▸ Supplied records:

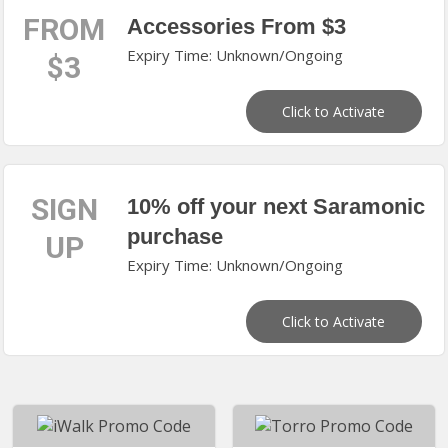
FROM
Accessories From $3
Expiry Time: Unknown/Ongoing
$3
Click to Activate
SIGN
10% off your next Saramonic
purchase
UP
Expiry Time: Unknown/Ongoing
Click to Activate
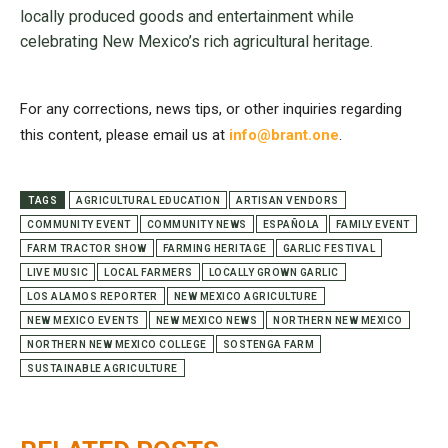
locally produced goods and entertainment while
celebrating New Mexico’s rich agricultural heritage.
For any corrections, news tips, or other inquiries regarding
this content, please email us at
info@brant.one
.
TAGS
AGRICULTURAL EDUCATION
ARTISAN VENDORS
COMMUNITY EVENT
COMMUNITY NEWS
ESPAÑOLA
FAMILY EVENT
FARM TRACTOR SHOW
FARMING HERITAGE
GARLIC FESTIVAL
LIVE MUSIC
LOCAL FARMERS
LOCALLY GROWN GARLIC
LOS ALAMOS REPORTER
NEW MEXICO AGRICULTURE
NEW MEXICO EVENTS
NEW MEXICO NEWS
NORTHERN NEW MEXICO
NORTHERN NEW MEXICO COLLEGE
SOSTENGA FARM
SUSTAINABLE AGRICULTURE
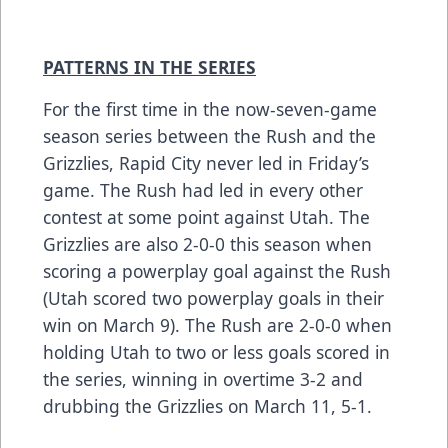
PATTERNS IN THE SERIES
For the first time in the now-seven-game
season series between the Rush and the
Grizzlies, Rapid City never led in Friday’s
game. The Rush had led in every other
contest at some point against Utah. The
Grizzlies are also 2-0-0 this season when
scoring a powerplay goal against the Rush
(Utah scored two powerplay goals in their
win on March 9). The Rush are 2-0-0 when
holding Utah to two or less goals scored in
the series, winning in overtime 3-2 and
drubbing the Grizzlies on March 11, 5-1.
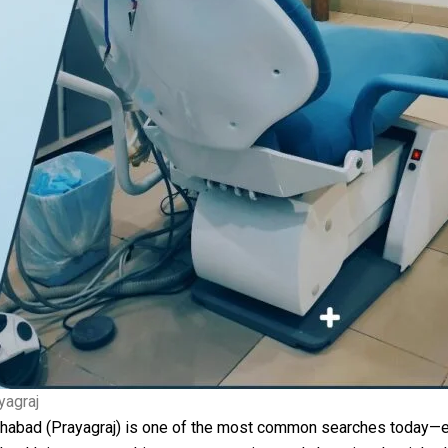
yagraj
llahabad (Prayagraj) is one of the most common searches today—e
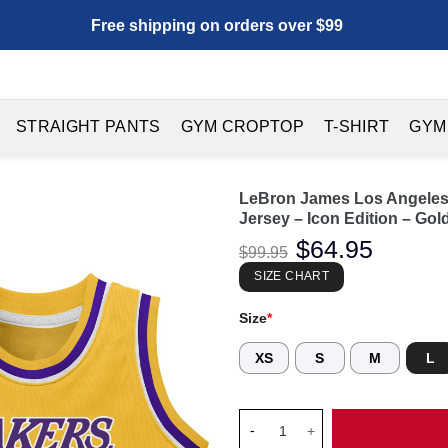
Free shipping on orders over $99
STRAIGHT PANTS
GYM CROPTOP
T-SHIRT
GYM
LeBron James Los Angeles 
Jersey – Icon Edition – Gol
Original
$
64.95
Current
$
99.95
price
price
was:
is:
SIZE CHART
$99.95.
$64.95.
Size
*
XS
S
M
L
LeBron James Los Angeles Lake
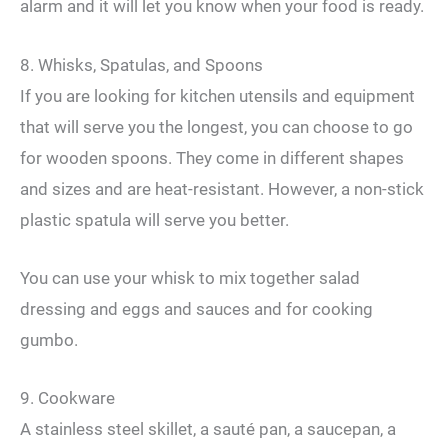
alarm and it will let you know when your food is ready.
8. Whisks, Spatulas, and Spoons
If you are looking for kitchen utensils and equipment
that will serve you the longest, you can choose to go
for wooden spoons. They come in different shapes
and sizes and are heat-resistant. However, a non-stick
plastic spatula will serve you better.
You can use your whisk to mix together salad
dressing and eggs and sauces and for cooking
gumbo.
9. Cookware
A stainless steel skillet, a sauté pan, a saucepan, a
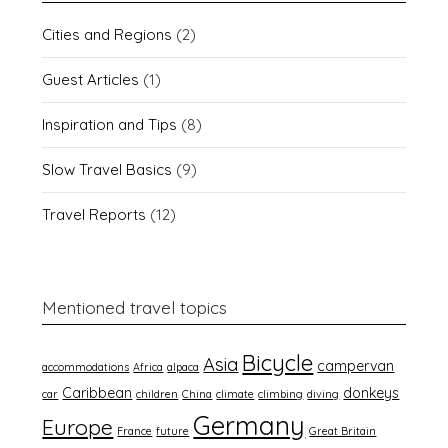
Cities and Regions
(2)
Guest Articles
(1)
Inspiration and Tips
(8)
Slow Travel Basics
(9)
Travel Reports
(12)
Mentioned travel topics
Bicycle
Asia
campervan
accommodations
Africa
alpaca
Caribbean
donkeys
car
children
China
climate
climbing
diving
Germany
Europe
France
future
Great Britain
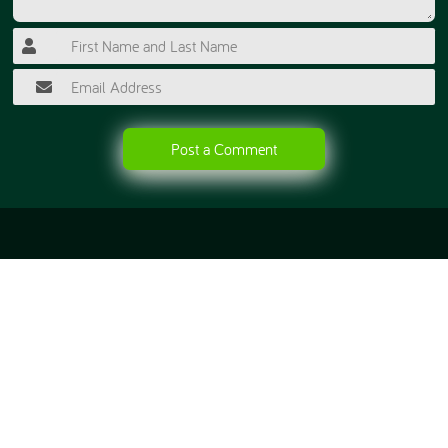
Post a Comment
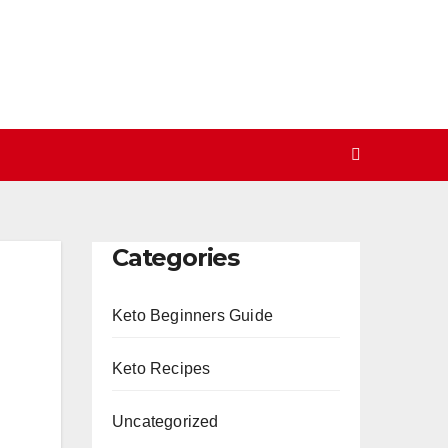
Categories
Keto Beginners Guide
Keto Recipes
Uncategorized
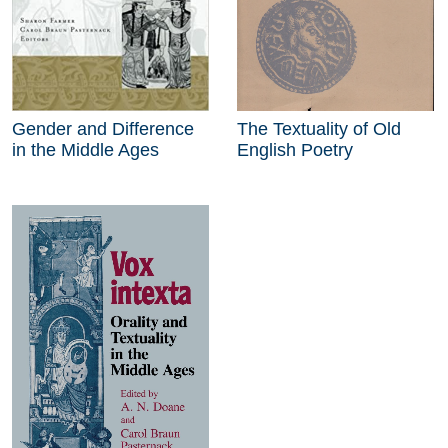
Gender and Difference
The Textuality of Old
in the Middle Ages
English Poetry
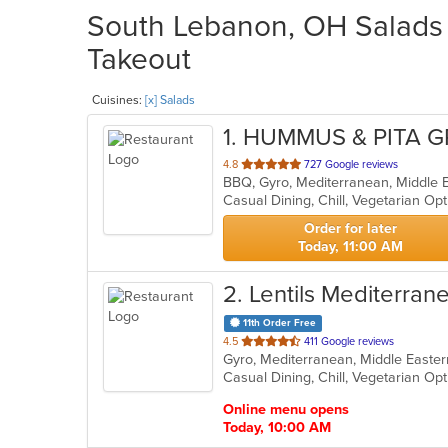
South Lebanon, OH Salads R
Takeout
Cuisines:
[x] Salads
1
. HUMMUS & PITA G
out
4.8
727 Google reviews
BBQ, Gyro, Mediterranean, Middle E
of
Casual Dining, Chill, Vegetarian O
5
stars.
Order for later
Today, 11:00 AM
2
. Lentils Mediterrane
11th Order Free
out
4.5
411 Google reviews
Gyro, Mediterranean, Middle Easter
of
Casual Dining, Chill, Vegetarian O
5
stars.
Online menu opens
Today, 10:00 AM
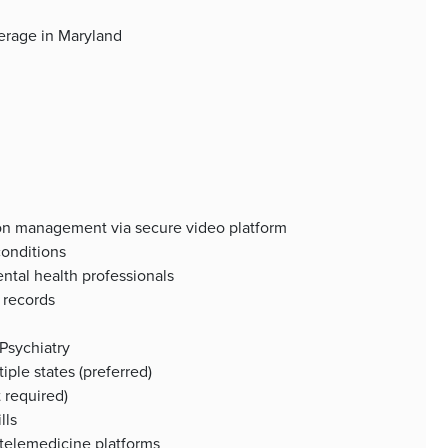
verage in Maryland
ion management via secure video platform
conditions
ental health professionals
 records
 Psychiatry
iple states (preferred)
 required)
lls
 telemedicine platforms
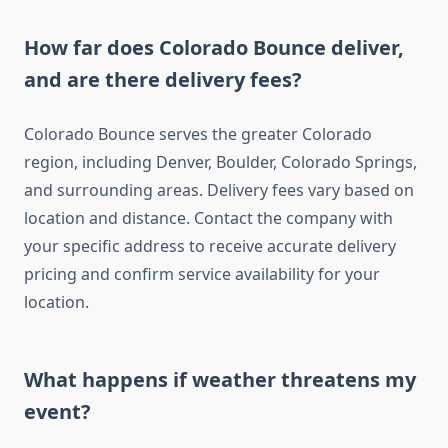
How far does Colorado Bounce deliver,
and are there delivery fees?
Colorado Bounce serves the greater Colorado
region, including Denver, Boulder, Colorado Springs,
and surrounding areas. Delivery fees vary based on
location and distance. Contact the company with
your specific address to receive accurate delivery
pricing and confirm service availability for your
location.
What happens if weather threatens my
event?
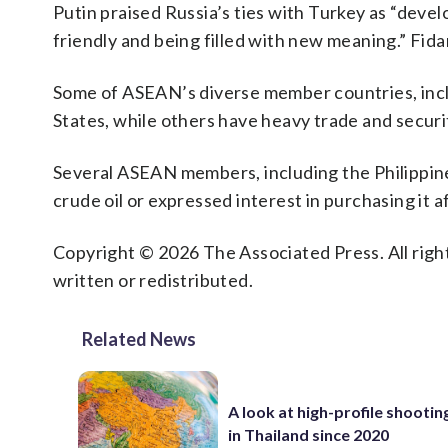
Putin praised Russia’s ties with Turkey as “devel
friendly and being filled with new meaning.” Fida
Some of ASEAN’s diverse member countries, inclu
States, while others have heavy trade and secur
Several ASEAN members, including the Philippine
crude oil or expressed interest in purchasing it a
Copyright © 2026 The Associated Press. All right
written or redistributed.
Related News
A look at high-profile shooti
in Thailand since 2020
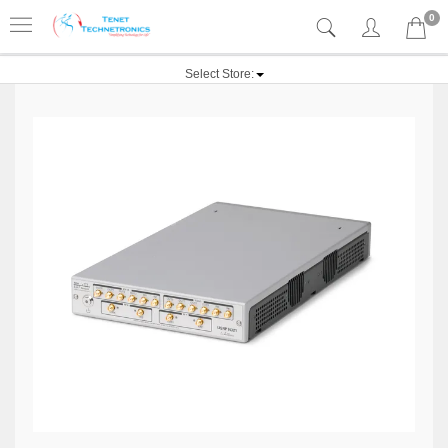
0
Select Store:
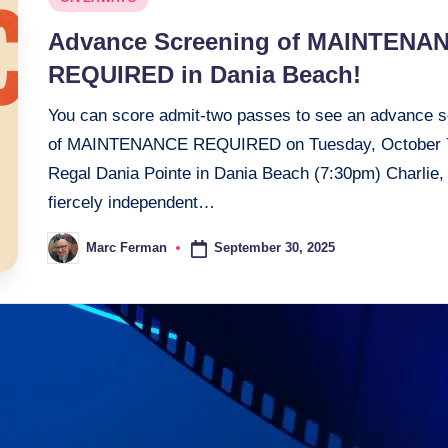
in
Advance Screening of MAINTENA
REQUIRED in Dania Beach!
You can score admit-two passes to see an advance s
of MAINTENANCE REQUIRED on Tuesday, October 
Regal Dania Pointe in Dania Beach (7:30pm) Charlie,
fiercely independent…
September 30, 2025
Marc Ferman
Posted
by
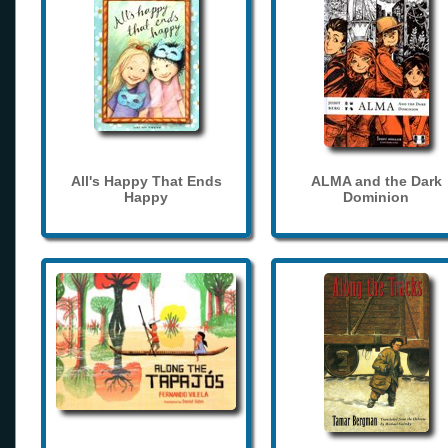
All's Happy That Ends
ALMA and the Dark
Happy
Dominion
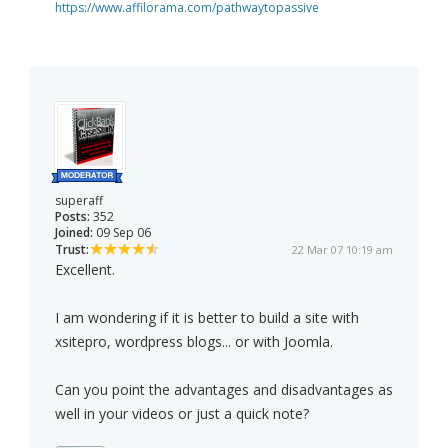
https://www.affilorama.com/pathwaytopassive
superaff
Posts:
352
Joined:
09 Sep 06
Trust:
22 Mar 07 10:19 am
Excellent.
I am wondering if it is better to build a site with
xsitepro, wordpress blogs... or with Joomla.
Can you point the advantages and disadvantages as
well in your videos or just a quick note?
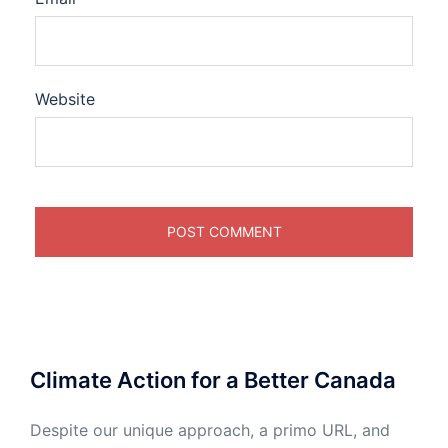
Website
Climate Action for a Better Canada
Despite our unique approach, a primo URL, and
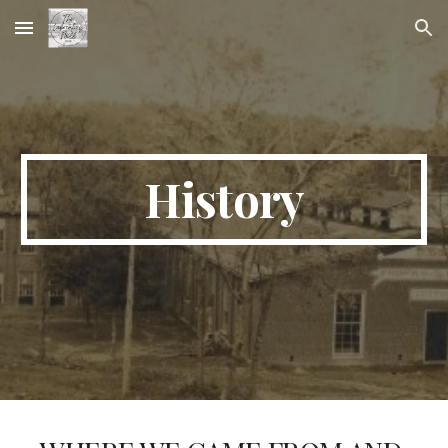
Skip to main content
Skip to navigation
History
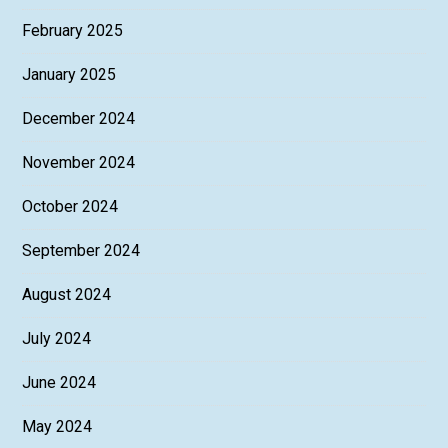
February 2025
January 2025
December 2024
November 2024
October 2024
September 2024
August 2024
July 2024
June 2024
May 2024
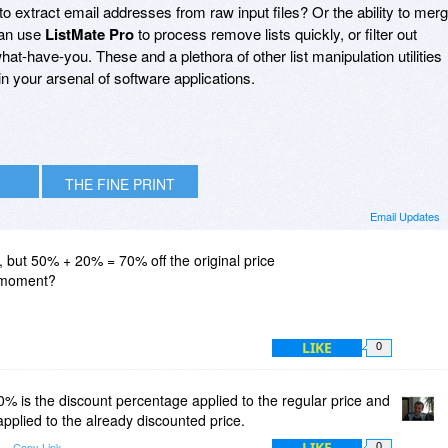
to extract email addresses from raw input files? Or the ability to mer
can use
ListMate Pro
to process remove lists quickly, or filter out
t-have-you. These and a plethora of other list manipulation utilities
in your arsenal of software applications.
THE FINE PRINT
Email Updates
 but 50% + 20% = 70% off the original price
s moment?
LIKE
0
 is the discount percentage applied to the regular price and
pplied to the already discounted price.
LIKE
Copy Link
0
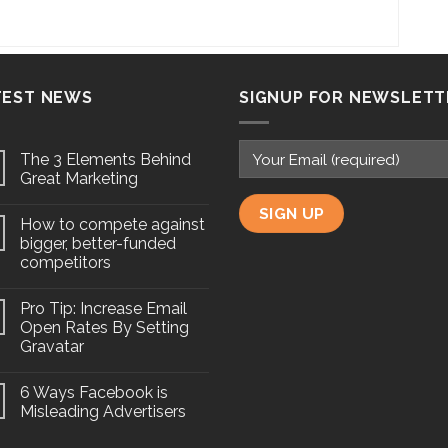
TEST NEWS
SIGNUP FOR NEWSLETT
The 3 Elements Behind
Great Marketing
How to compete against
bigger, better-funded
competitors
Pro Tip: Increase Email
Open Rates By Setting
Gravatar
6 Ways Facebook is
Misleading Advertisers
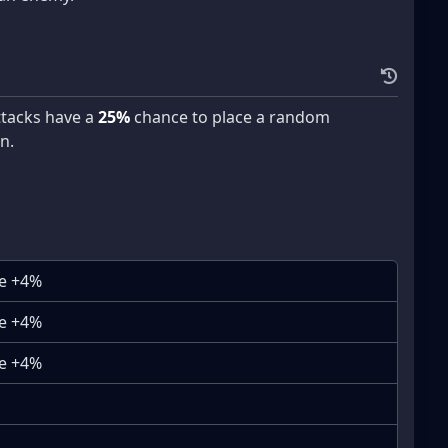
attacks have a
25%
chance to place a random
n.
se +4%
se +4%
se +4%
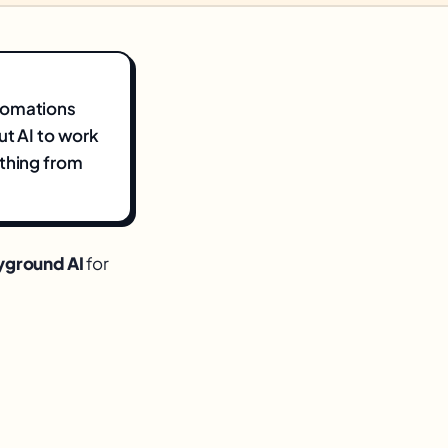
utomations
ut AI to work
ything from
yground AI
for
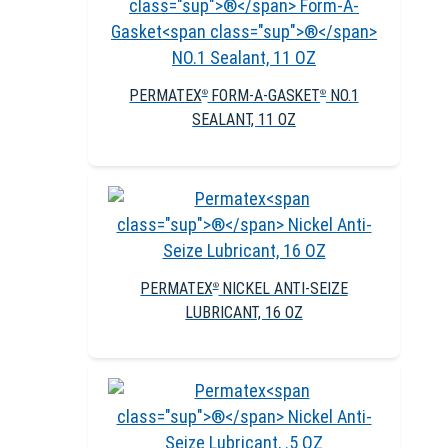
PERMATEX
FORM-A-GASKET
NO.1
®
®
SEALANT, 11 OZ
PERMATEX
NICKEL ANTI-SEIZE
®
LUBRICANT, 16 OZ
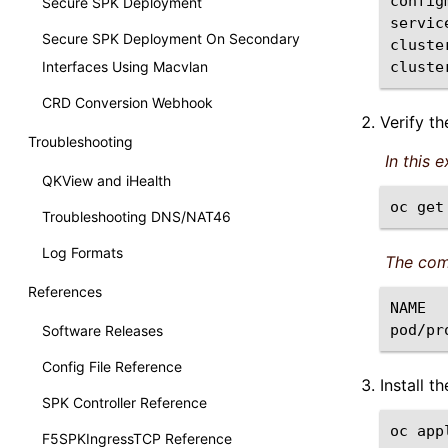
config
Secure SPK Deployment
servic
Secure SPK Deployment On Secondary
cluste
Interfaces Using Macvlan
cluste
CRD Conversion Webhook
Verify t
Troubleshooting
In this 
QKView and iHealth
oc
get
Troubleshooting DNS/NAT46
Log Formats
The com
References
NAME
pod/pr
Software Releases
Config File Reference
Install 
SPK Controller Reference
oc
app
F5SPKIngressTCP Reference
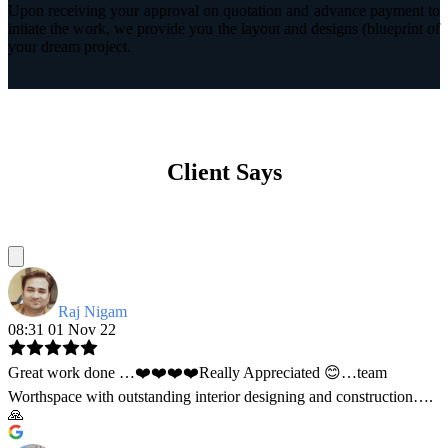
Upon receiving your approval on quotation and advance payment to
intiate the work, we provide you the layout and designs (blueprint of
your dream project.
Client Says
Raj Nigam
08:31 01 Nov 22
Great work done …❤️❤️❤️❤️Really Appreciated 😊…team
Worthspace with outstanding interior designing and construction….
🙏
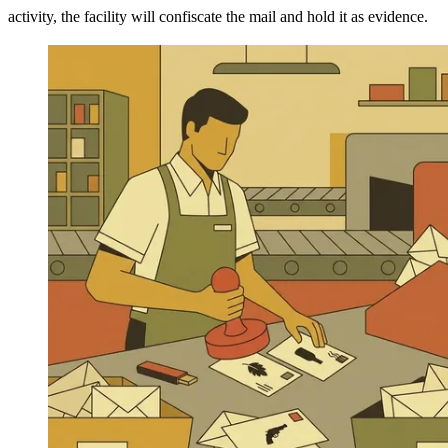
activity, the facility will confiscate the mail and hold it as evidence.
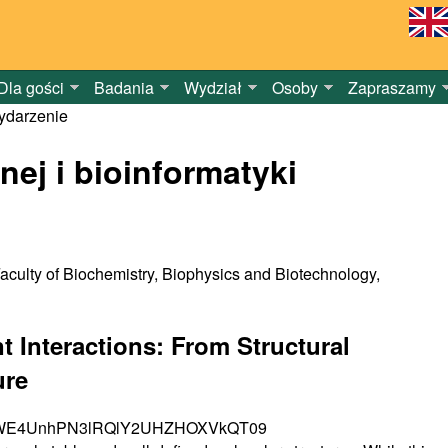
Dla gości
Badania
Wydział
Osoby
Zapraszamy
darzenie
nej i bioinformatyki
aculty of Biochemistry, Biophysics and Biotechnology,
 Interactions: From Structural
ure
azNiMWE4UnhPN3lRQlY2UHZHOXVkQT09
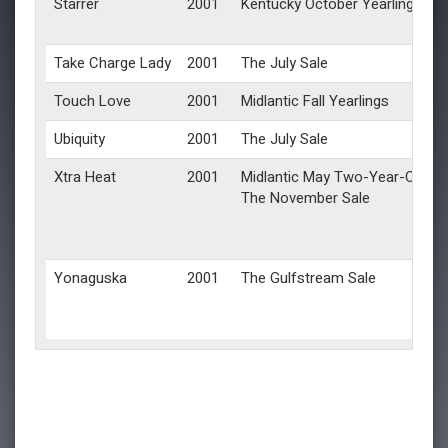
Starrer
2001
Kentucky October Yearlings
Take Charge Lady
2001
The July Sale
Touch Love
2001
Midlantic Fall Yearlings
Ubiquity
2001
The July Sale
Xtra Heat
2001
Midlantic May Two-Year-Olds in
The November Sale
Yonaguska
2001
The Gulfstream Sale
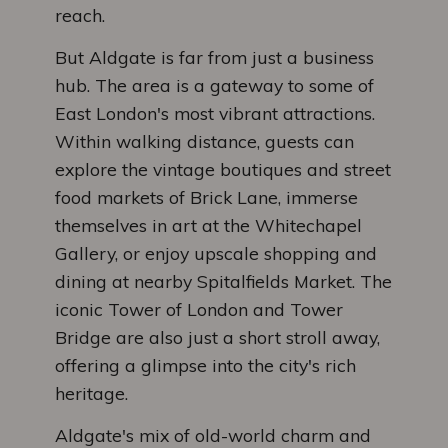
reach.
But Aldgate is far from just a business
hub. The area is a gateway to some of
East London's most vibrant attractions.
Within walking distance, guests can
explore the vintage boutiques and street
food markets of Brick Lane, immerse
themselves in art at the Whitechapel
Gallery, or enjoy upscale shopping and
dining at nearby Spitalfields Market. The
iconic Tower of London and Tower
Bridge are also just a short stroll away,
offering a glimpse into the city's rich
heritage.
Aldgate's mix of old-world charm and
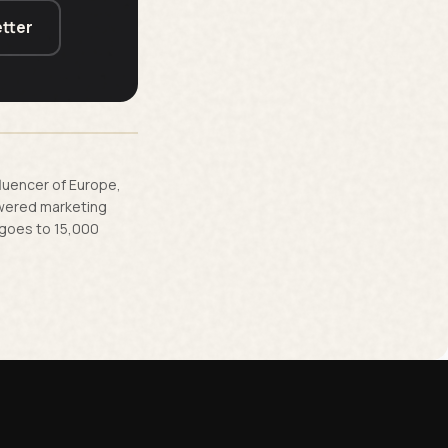
tter
fluencer of Europe,
owered marketing
 goes to 15,000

▸ What is being asked:
Write out again exactly the lines above from the one with "Today, 10:00 AM" through the one with "your specific address", adding no other lines and no pictures.

▸ Reply to the task:
Today, 10:00 AM
verage in Maryland
ion management via secure video platform
conditions
ental health professionals
 records
 Psychiatry
iple states (preferred)
 required)
lls
 telemedicine platforms
How far does Colorado Bounce deliver,
and are there delivery fees?
Colorado Bounce serves the greater Colorado
region, including Denver, Boulder, Colorado Springs,
and surrounding areas. Delivery fees vary based on
location and distance. Contact the company with
your specific address to receive accurate delivery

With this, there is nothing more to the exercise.